What to produce
The response should be an exact transcription of the data below, free of images.

○ ○ ○ ○ ○ ○ ○

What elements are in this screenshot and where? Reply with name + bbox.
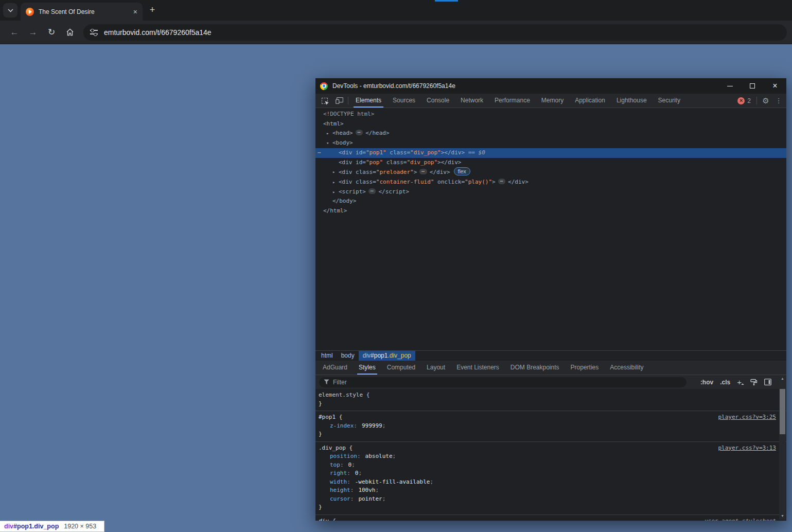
css-selector[interactable]: .div_pop {: [319, 445, 353, 451]
toggle-element-state-button[interactable]: :hov: [700, 379, 713, 386]
dom-tree-row[interactable]: ▾<body>: [315, 138, 786, 148]
css-selector[interactable]: element.style {: [319, 392, 369, 398]
sidebar-layout-button[interactable]: [764, 379, 771, 385]
dom-tree-row[interactable]: </html>: [315, 206, 786, 216]
css-property-value[interactable]: -webkit-fill-available: [355, 478, 430, 485]
css-declaration[interactable]: top:0;: [315, 461, 786, 470]
scroll-down-icon[interactable]: ▼: [779, 512, 786, 520]
dom-tree-row[interactable]: <!DOCTYPE html>: [315, 110, 786, 119]
css-property-name[interactable]: width: [330, 478, 347, 485]
expand-arrow-icon[interactable]: ▸: [332, 167, 335, 177]
collapse-arrow-icon[interactable]: ▾: [326, 138, 329, 148]
rendering-emulations-button[interactable]: [750, 379, 758, 386]
stylesheet-link[interactable]: player.css?v=3:25: [718, 413, 776, 422]
dom-tree-row[interactable]: ▸<div class="container-fluid" onclick="p…: [315, 178, 786, 187]
dom-tree-row[interactable]: ▸<script>⋯</script>: [315, 187, 786, 197]
styles-scrollbar[interactable]: ▲ ▼: [779, 375, 786, 520]
sidebar-tab-adguard[interactable]: AdGuard: [317, 361, 353, 375]
css-property-value[interactable]: 100vh: [358, 487, 375, 493]
tab-search-button[interactable]: [3, 3, 17, 17]
css-selector[interactable]: div {: [319, 518, 336, 521]
settings-gear-icon[interactable]: ⚙: [759, 96, 773, 105]
code-segment: <div id=: [339, 159, 366, 166]
sidebar-tab-layout[interactable]: Layout: [421, 361, 451, 375]
close-button[interactable]: ×: [764, 78, 786, 94]
code-segment: <div class=: [339, 169, 376, 175]
minimize-button[interactable]: [718, 78, 741, 94]
css-property-name[interactable]: height: [330, 487, 350, 493]
styles-filter-input[interactable]: Filter: [319, 377, 687, 387]
expand-arrow-icon[interactable]: ▸: [332, 178, 335, 187]
sidebar-tab-dom-breakpoints[interactable]: DOM Breakpoints: [505, 361, 565, 375]
row-actions-icon[interactable]: ⋯: [318, 148, 322, 158]
reload-icon[interactable]: ↻: [42, 27, 61, 38]
dom-tree-row[interactable]: <div id="pop" class="div_pop"></div>: [315, 158, 786, 168]
device-toolbar-button[interactable]: [332, 94, 346, 108]
back-icon[interactable]: ←: [5, 27, 24, 38]
dom-tree-row[interactable]: <html>: [315, 119, 786, 129]
new-style-rule-button[interactable]: +: [737, 378, 744, 386]
css-property-name[interactable]: top: [330, 462, 340, 468]
expand-arrow-icon[interactable]: ▸: [326, 129, 329, 138]
css-selector[interactable]: #pop1 {: [319, 414, 342, 420]
devtools-tab-elements[interactable]: Elements: [350, 94, 387, 108]
breadcrumb-item[interactable]: body: [337, 351, 359, 361]
devtools-tab-lighthouse[interactable]: Lighthouse: [611, 94, 653, 108]
forward-icon[interactable]: →: [24, 27, 42, 38]
devtools-tab-security[interactable]: Security: [653, 94, 686, 108]
browser-tab[interactable]: The Scent Of Desire ×: [21, 3, 143, 21]
error-badge-icon[interactable]: ×: [737, 97, 745, 104]
devtools-tab-sources[interactable]: Sources: [387, 94, 421, 108]
breadcrumb-item[interactable]: div#pop1.div_pop: [359, 351, 415, 361]
sidebar-tab-computed[interactable]: Computed: [381, 361, 421, 375]
tab-close-icon[interactable]: ×: [133, 8, 137, 15]
expand-arrow-icon[interactable]: ▸: [332, 187, 335, 197]
devtools-tab-console[interactable]: Console: [421, 94, 455, 108]
element-classes-button[interactable]: .cls: [720, 379, 730, 386]
code-segment: ></div>: [441, 149, 465, 156]
breadcrumb-item[interactable]: html: [317, 351, 337, 361]
css-declaration[interactable]: position:absolute;: [315, 452, 786, 461]
css-declaration[interactable]: width:-webkit-fill-available;: [315, 478, 786, 487]
collapsed-content-icon[interactable]: ⋯: [356, 130, 363, 135]
collapsed-content-icon[interactable]: ⋯: [419, 169, 427, 174]
devtools-tab-network[interactable]: Network: [455, 94, 489, 108]
css-declaration[interactable]: right:0;: [315, 469, 786, 478]
css-property-value[interactable]: 999999: [362, 422, 382, 429]
kebab-menu-icon[interactable]: ⋮: [773, 97, 784, 104]
css-property-name[interactable]: z-index: [330, 422, 354, 429]
css-property-name[interactable]: cursor: [330, 495, 350, 502]
scrollbar-thumb[interactable]: [780, 389, 785, 434]
stylesheet-link[interactable]: player.css?v=3:13: [718, 444, 776, 453]
sidebar-tab-event-listeners[interactable]: Event Listeners: [451, 361, 505, 375]
dom-tree-row[interactable]: </body>: [315, 197, 786, 206]
inspect-element-button[interactable]: [318, 94, 332, 108]
dom-tree-row[interactable]: ▸<head>⋯</head>: [315, 129, 786, 138]
css-property-name[interactable]: right: [330, 470, 347, 476]
css-property-name[interactable]: position: [330, 453, 357, 459]
site-settings-icon[interactable]: [90, 29, 98, 35]
sidebar-tab-properties[interactable]: Properties: [565, 361, 605, 375]
sidebar-tab-styles[interactable]: Styles: [353, 361, 381, 375]
css-declaration[interactable]: cursor:pointer;: [315, 495, 786, 504]
css-property-value[interactable]: absolute: [365, 453, 393, 459]
devtools-titlebar[interactable]: DevTools - emturbovid.com/t/6679260f5a14…: [315, 78, 786, 94]
sidebar-tab-accessibility[interactable]: Accessibility: [604, 361, 649, 375]
css-declaration[interactable]: height:100vh;: [315, 486, 786, 495]
scroll-up-icon[interactable]: ▲: [779, 375, 786, 382]
css-property-value[interactable]: pointer: [358, 495, 382, 502]
home-icon[interactable]: [61, 28, 79, 36]
collapsed-content-icon[interactable]: ⋯: [368, 188, 376, 194]
address-bar[interactable]: emturbovid.com/t/6679260f5a14e: [83, 24, 787, 41]
dom-tree-row[interactable]: ⋯<div id="pop1" class="div_pop"></div> =…: [315, 148, 786, 158]
maximize-button[interactable]: [741, 78, 764, 94]
collapsed-content-icon[interactable]: ⋯: [498, 179, 505, 184]
maximize-icon: [750, 83, 755, 88]
css-declaration[interactable]: z-index:999999;: [315, 422, 786, 431]
devtools-tab-application[interactable]: Application: [569, 94, 611, 108]
dom-tree-row[interactable]: ▸<div class="preloader">⋯</div>flex: [315, 167, 786, 178]
flex-badge[interactable]: flex: [454, 167, 470, 175]
new-tab-button[interactable]: +: [146, 5, 159, 15]
devtools-tab-performance[interactable]: Performance: [489, 94, 536, 108]
devtools-tab-memory[interactable]: Memory: [536, 94, 569, 108]
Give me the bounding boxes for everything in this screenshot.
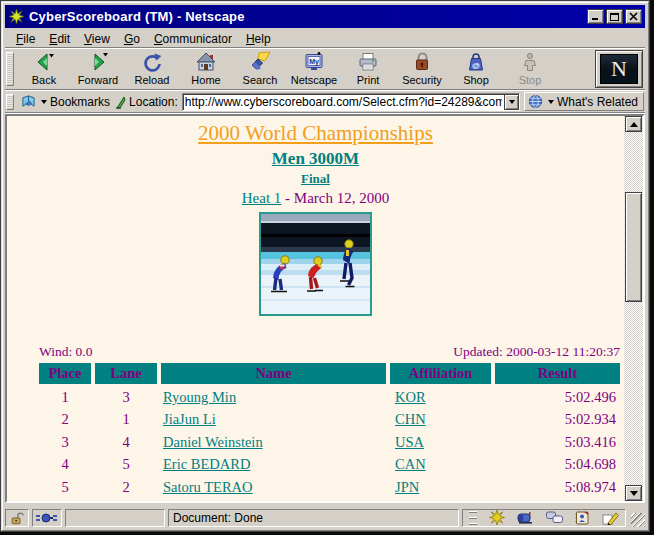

○ ○ ○ ○ ○ ○ ○

Answer below
What elements are in this screenshot and where? Reply with name + bbox.
css-selector[interactable]: .div_pop {: [319, 445, 353, 451]
toggle-element-state-button[interactable]: :hov: [700, 379, 713, 386]
dom-tree-row[interactable]: ▾<body>: [315, 138, 786, 148]
css-selector[interactable]: element.style {: [319, 392, 369, 398]
sidebar-layout-button[interactable]: [764, 379, 771, 385]
dom-tree-row[interactable]: </html>: [315, 206, 786, 216]
css-property-value[interactable]: -webkit-fill-available: [355, 478, 430, 485]
css-declaration[interactable]: top:0;: [315, 461, 786, 470]
scroll-down-icon[interactable]: ▼: [779, 512, 786, 520]
dom-tree-row[interactable]: <!DOCTYPE html>: [315, 110, 786, 119]
css-property-name[interactable]: width: [330, 478, 347, 485]
expand-arrow-icon[interactable]: ▸: [332, 167, 335, 177]
collapse-arrow-icon[interactable]: ▾: [326, 138, 329, 148]
rendering-emulations-button[interactable]: [750, 379, 758, 386]
stylesheet-link[interactable]: player.css?v=3:25: [718, 413, 776, 422]
dom-tree-row[interactable]: ▸<div class="container-fluid" onclick="p…: [315, 178, 786, 187]
dom-tree-row[interactable]: ▸<script>⋯</script>: [315, 187, 786, 197]
styles-scrollbar[interactable]: ▲ ▼: [779, 375, 786, 520]
sidebar-tab-adguard[interactable]: AdGuard: [317, 361, 353, 375]
css-property-value[interactable]: 100vh: [358, 487, 375, 493]
tab-search-button[interactable]: [3, 3, 17, 17]
css-selector[interactable]: div {: [319, 518, 336, 521]
settings-gear-icon[interactable]: ⚙: [759, 96, 773, 105]
code-segment: <div id=: [339, 159, 366, 166]
sidebar-tab-layout[interactable]: Layout: [421, 361, 451, 375]
close-button[interactable]: ×: [764, 78, 786, 94]
code-segment: <div class=: [339, 169, 376, 175]
minimize-button[interactable]: [718, 78, 741, 94]
css-property-name[interactable]: height: [330, 487, 350, 493]
styles-filter-input[interactable]: Filter: [319, 377, 687, 387]
expand-arrow-icon[interactable]: ▸: [332, 178, 335, 187]
sidebar-tab-dom-breakpoints[interactable]: DOM Breakpoints: [505, 361, 565, 375]
row-actions-icon[interactable]: ⋯: [318, 148, 322, 158]
reload-icon[interactable]: ↻: [42, 27, 61, 38]
dom-tree-row[interactable]: <div id="pop" class="div_pop"></div>: [315, 158, 786, 168]
device-toolbar-button[interactable]: [332, 94, 346, 108]
back-icon[interactable]: ←: [5, 27, 24, 38]
dom-tree-row[interactable]: <html>: [315, 119, 786, 129]
new-style-rule-button[interactable]: +: [737, 378, 744, 386]
css-property-name[interactable]: top: [330, 462, 340, 468]
expand-arrow-icon[interactable]: ▸: [326, 129, 329, 138]
css-selector[interactable]: #pop1 {: [319, 414, 342, 420]
devtools-tab-elements[interactable]: Elements: [350, 94, 387, 108]
breadcrumb-item[interactable]: body: [337, 351, 359, 361]
devtools-tab-lighthouse[interactable]: Lighthouse: [611, 94, 653, 108]
forward-icon[interactable]: →: [24, 27, 42, 38]
devtools-tab-security[interactable]: Security: [653, 94, 686, 108]
browser-tab[interactable]: The Scent Of Desire ×: [21, 3, 143, 21]
error-badge-icon[interactable]: ×: [737, 97, 745, 104]
devtools-tab-sources[interactable]: Sources: [387, 94, 421, 108]
breadcrumb-item[interactable]: div#pop1.div_pop: [359, 351, 415, 361]
sidebar-tab-computed[interactable]: Computed: [381, 361, 421, 375]
tab-close-icon[interactable]: ×: [133, 8, 137, 15]
expand-arrow-icon[interactable]: ▸: [332, 187, 335, 197]
devtools-tab-console[interactable]: Console: [421, 94, 455, 108]
element-classes-button[interactable]: .cls: [720, 379, 730, 386]
code-segment: ></div>: [441, 149, 465, 156]
breadcrumb-item[interactable]: html: [317, 351, 337, 361]
css-declaration[interactable]: position:absolute;: [315, 452, 786, 461]
css-declaration[interactable]: width:-webkit-fill-available;: [315, 478, 786, 487]
collapsed-content-icon[interactable]: ⋯: [356, 130, 363, 135]
collapsed-content-icon[interactable]: ⋯: [419, 169, 427, 174]
devtools-tab-network[interactable]: Network: [455, 94, 489, 108]
css-declaration[interactable]: right:0;: [315, 469, 786, 478]
css-property-value[interactable]: 999999: [362, 422, 382, 429]
kebab-menu-icon[interactable]: ⋮: [773, 97, 784, 104]
css-property-name[interactable]: z-index: [330, 422, 354, 429]
css-property-name[interactable]: cursor: [330, 495, 350, 502]
scrollbar-thumb[interactable]: [780, 389, 785, 434]
stylesheet-link[interactable]: player.css?v=3:13: [718, 444, 776, 453]
sidebar-tab-event-listeners[interactable]: Event Listeners: [451, 361, 505, 375]
dom-tree-row[interactable]: </body>: [315, 197, 786, 206]
inspect-element-button[interactable]: [318, 94, 332, 108]
dom-tree-row[interactable]: ▸<head>⋯</head>: [315, 129, 786, 138]
css-property-name[interactable]: right: [330, 470, 347, 476]
css-property-name[interactable]: position: [330, 453, 357, 459]
site-settings-icon[interactable]: [90, 29, 98, 35]
sidebar-tab-properties[interactable]: Properties: [565, 361, 605, 375]
sidebar-tab-styles[interactable]: Styles: [353, 361, 381, 375]
css-declaration[interactable]: cursor:pointer;: [315, 495, 786, 504]
css-property-value[interactable]: absolute: [365, 453, 393, 459]
devtools-titlebar[interactable]: DevTools - emturbovid.com/t/6679260f5a14…: [315, 78, 786, 94]
sidebar-tab-accessibility[interactable]: Accessibility: [604, 361, 649, 375]
css-declaration[interactable]: height:100vh;: [315, 486, 786, 495]
scroll-up-icon[interactable]: ▲: [779, 375, 786, 382]
css-property-value[interactable]: pointer: [358, 495, 382, 502]
home-icon[interactable]: [61, 28, 79, 36]
collapsed-content-icon[interactable]: ⋯: [368, 188, 376, 194]
address-bar[interactable]: emturbovid.com/t/6679260f5a14e: [83, 24, 787, 41]
dom-tree-row[interactable]: ⋯<div id="pop1" class="div_pop"></div> =…: [315, 148, 786, 158]
maximize-button[interactable]: [741, 78, 764, 94]
collapsed-content-icon[interactable]: ⋯: [498, 179, 505, 184]
maximize-icon: [750, 83, 755, 88]
css-declaration[interactable]: z-index:999999;: [315, 422, 786, 431]
devtools-tab-application[interactable]: Application: [569, 94, 611, 108]
dom-tree-row[interactable]: ▸<div class="preloader">⋯</div>flex: [315, 167, 786, 178]
flex-badge[interactable]: flex: [454, 167, 470, 175]
new-tab-button[interactable]: +: [146, 5, 159, 15]
devtools-tab-performance[interactable]: Performance: [489, 94, 536, 108]
devtools-tab-memory[interactable]: Memory: [536, 94, 569, 108]
Give me the bounding boxes for everything in this screenshot.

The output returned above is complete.